The PM mass showed strong, statistically significant fuel trends over the entire FTP cycle and each individual phase. For the cold-start and hot-running phases, PM mass emissions showed statistically significant reductions of 16% and 54%, respectively, for E15 compared to E10. Hot-start PM mass emissions were 43% lower for E15 compared to E10, at a marginally statistically significant level. The weighted PM mass emissions showed a statistically significant reduction of 18% for E15 compared to E10 across the fleet of 20 vehicles.
Only the weighted solid particle number (SPN) emissions were included in the statistical analyses. Results showed that E15 was 12% lower than E10, at a statistically significant level.
For the BTEX and 1,3-butadiene emissions, only ethylbenzene, m/p-xylenes and o-xylene emissions showed statistically significant results between the fuels. For cumulative ethylbenzene emissions, E15 showed a statistically significant reduction of 11% compared to E10. For cumulative m/p-xylenes and o-xylene emissions, E15 showed marginally statistically significant reductions of 10% and 9%, respectively, compared to E10. The cumulative ethanol emissions showed a strong, statistically significant increase of 77% for E15 compared to E10. The cumulative acetaldehyde emissions also showed a strong, statistically significant increase of 31% for E15 compared to E10 across the fleet of 20 vehicles.

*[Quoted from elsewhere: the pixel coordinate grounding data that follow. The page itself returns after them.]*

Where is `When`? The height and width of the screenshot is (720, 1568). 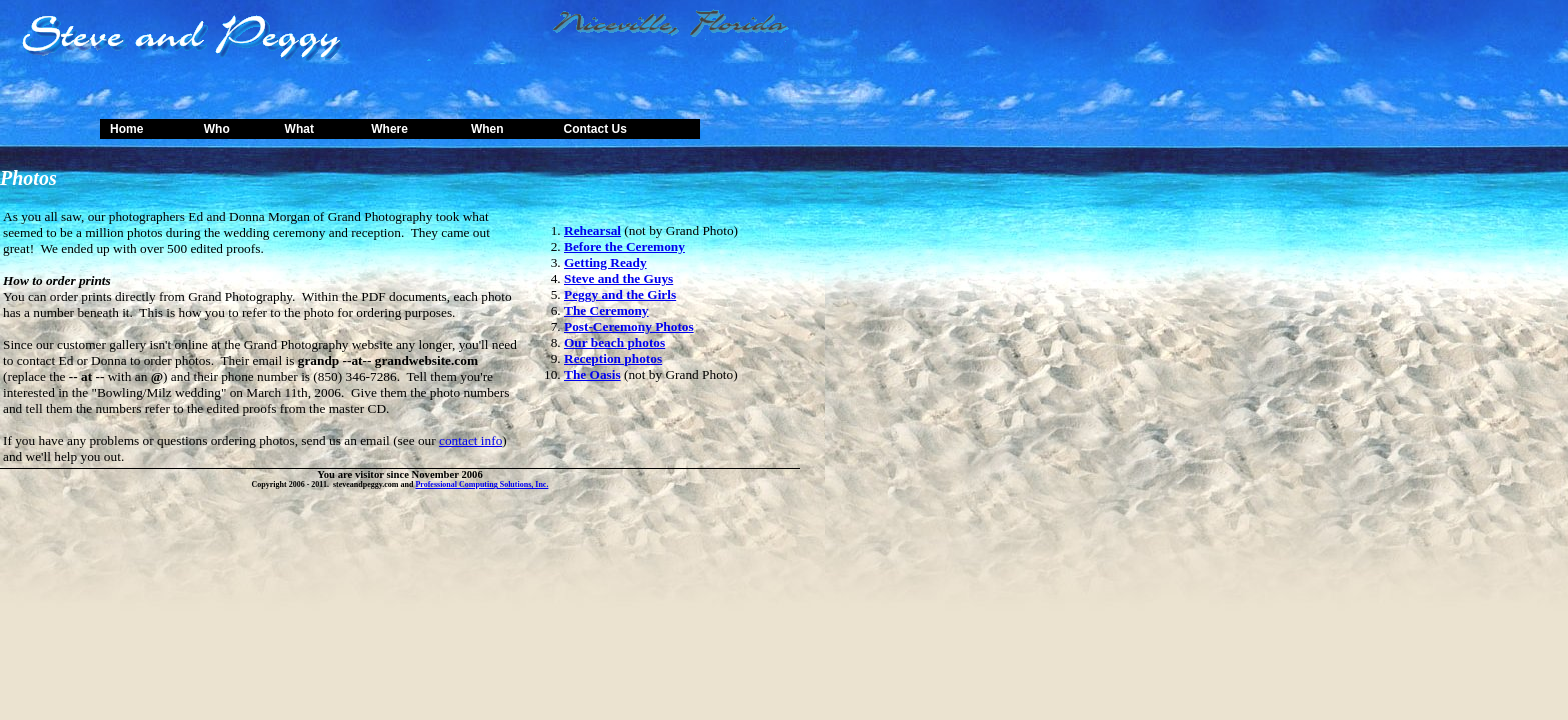 When is located at coordinates (487, 129).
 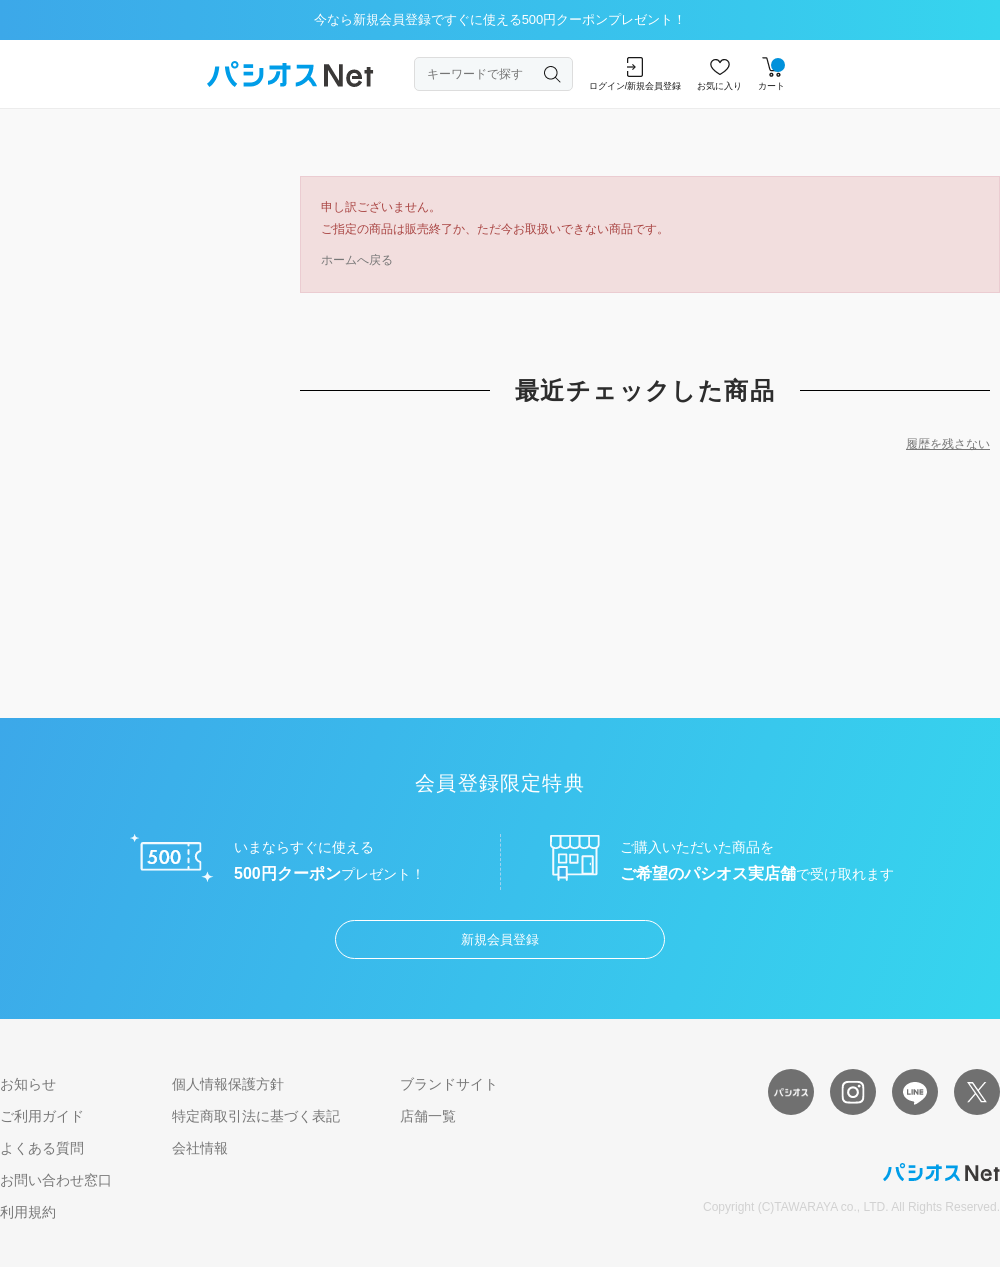 I want to click on 今なら新規会員登録ですぐに使える500円クーポンプレゼント！, so click(x=500, y=19). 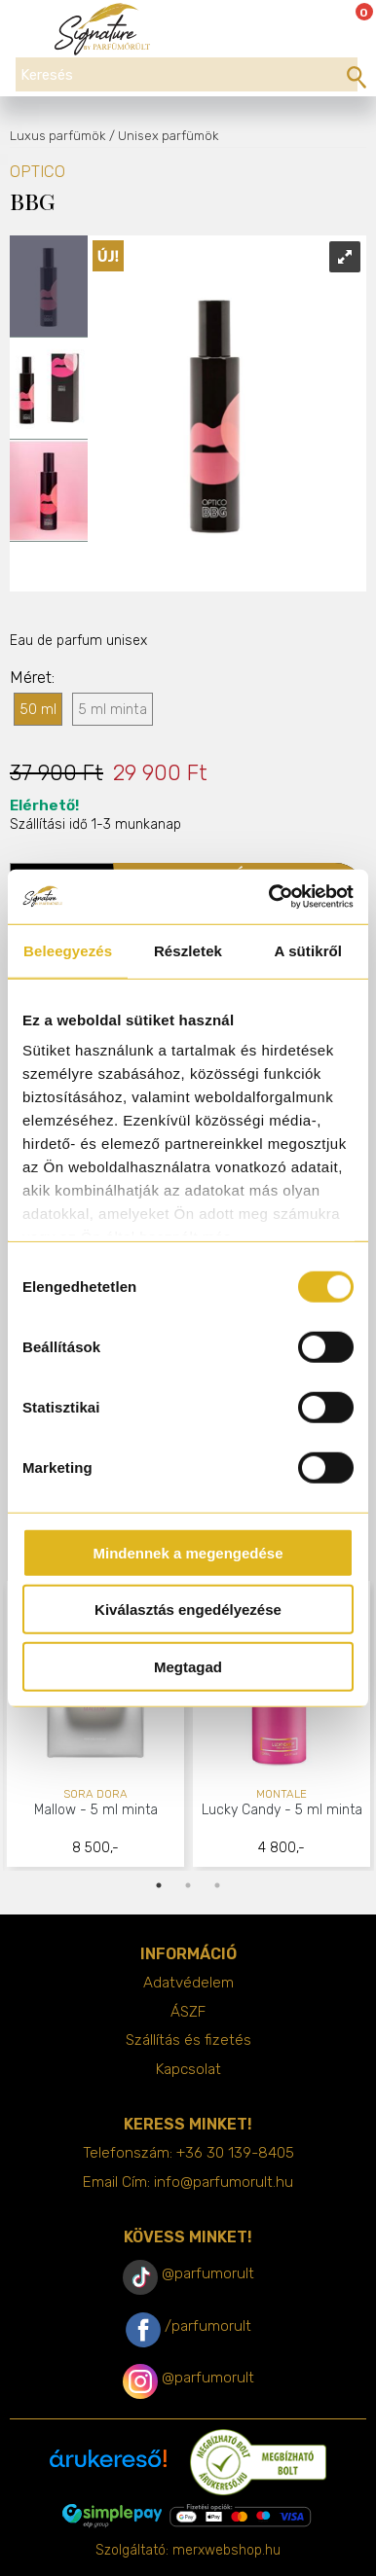  I want to click on @parfumorult, so click(208, 2273).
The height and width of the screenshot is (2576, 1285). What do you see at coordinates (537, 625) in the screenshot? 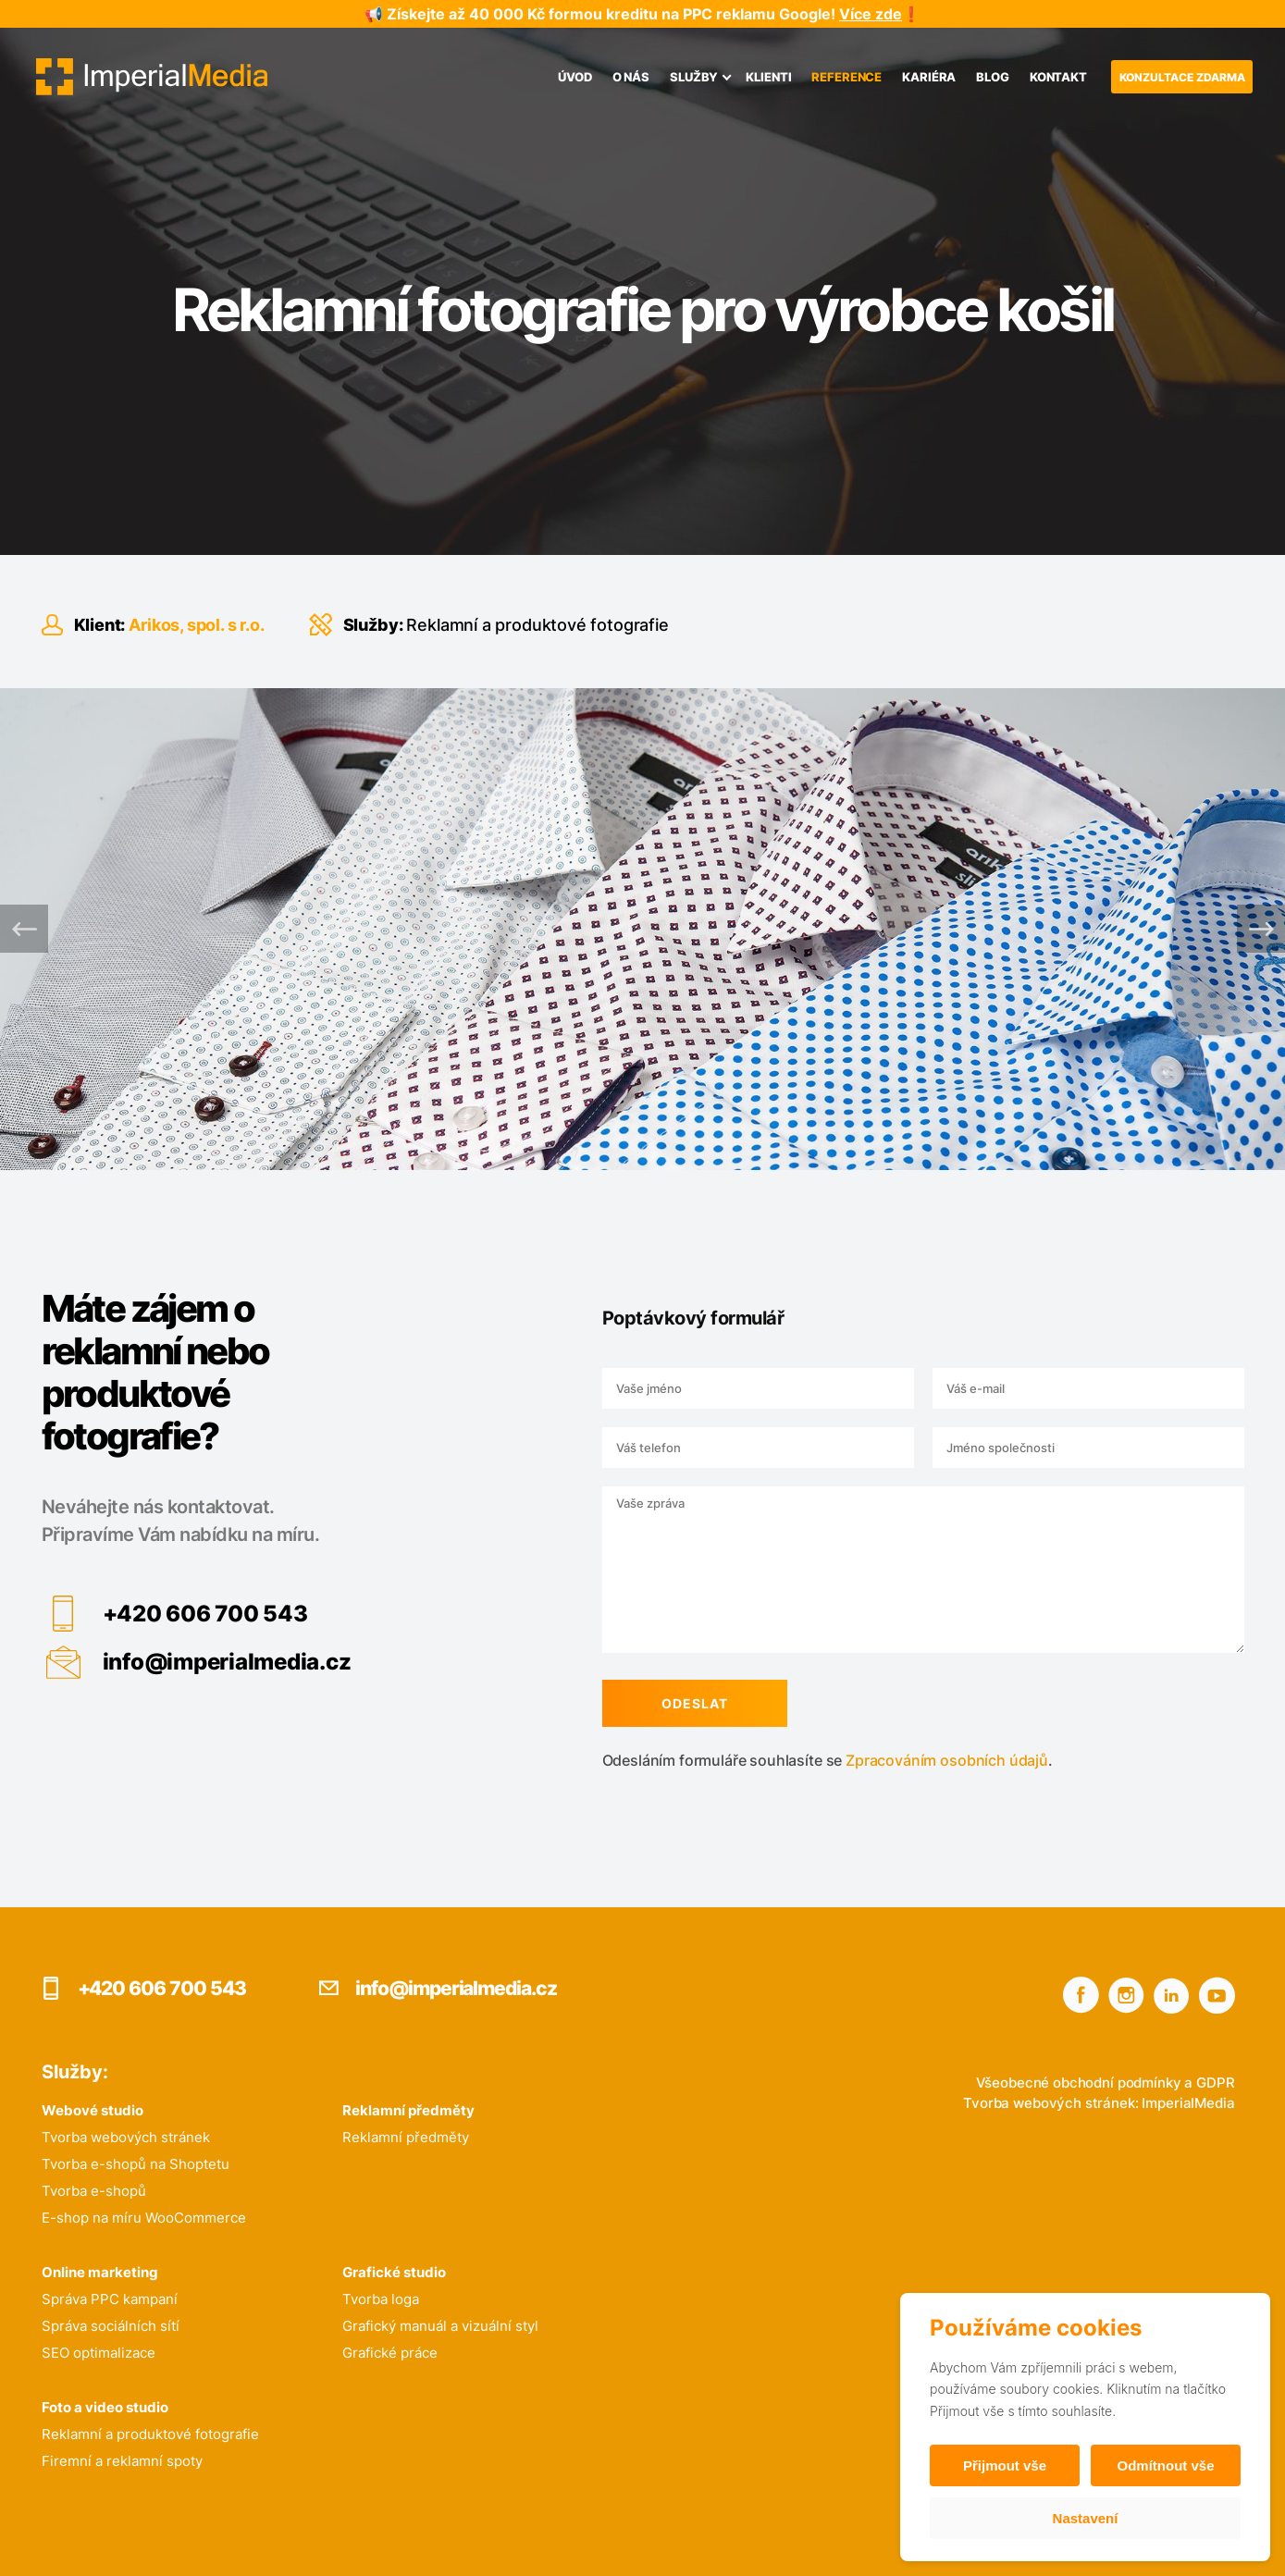 I see `Reklamní a produktové fotografie` at bounding box center [537, 625].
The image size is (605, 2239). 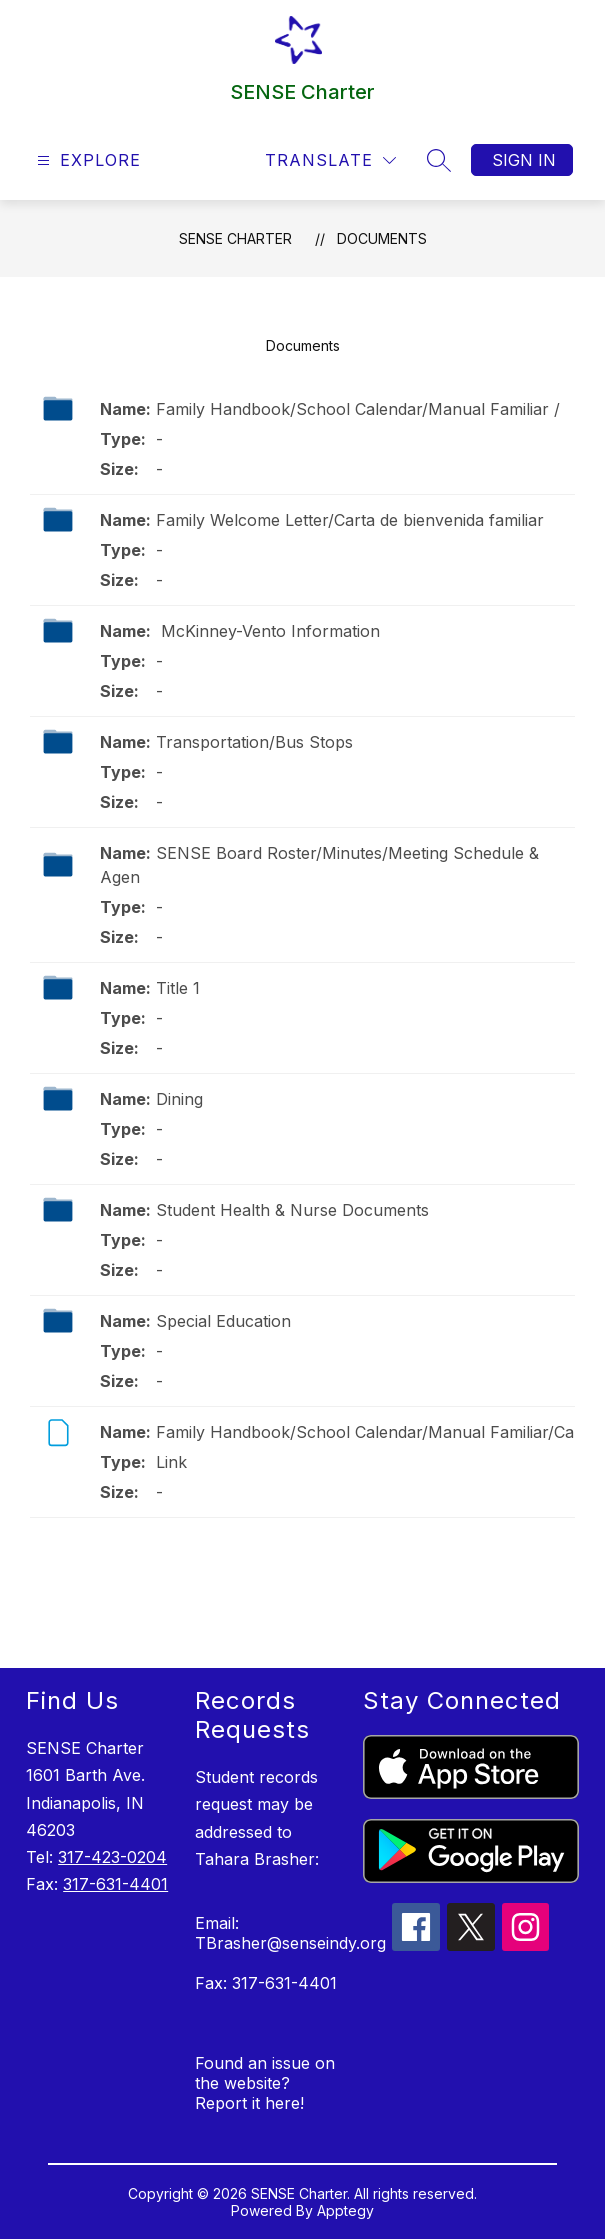 I want to click on Family Handbook/School Calendar/Manual Familiar/Ca, so click(x=365, y=1432).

Calculated NMOG and ozone forming potential (OFP) emissions data were not included in the comprehensive statistical analysis, but were examined for fuel effects using a two-sample equal variance t-test. Both NMOG emissions and OFP showed statistically significant fuel effects for some vehicles, but not for others. Overall, NMOG emissions trended lower for E15 compared to E10. Similar to NMOG, OFP showed a decreasing trend for E15 compared to E10, indicating that the introduction of E15 in the California gasoline market will likely not contribute to increases in ozone formation.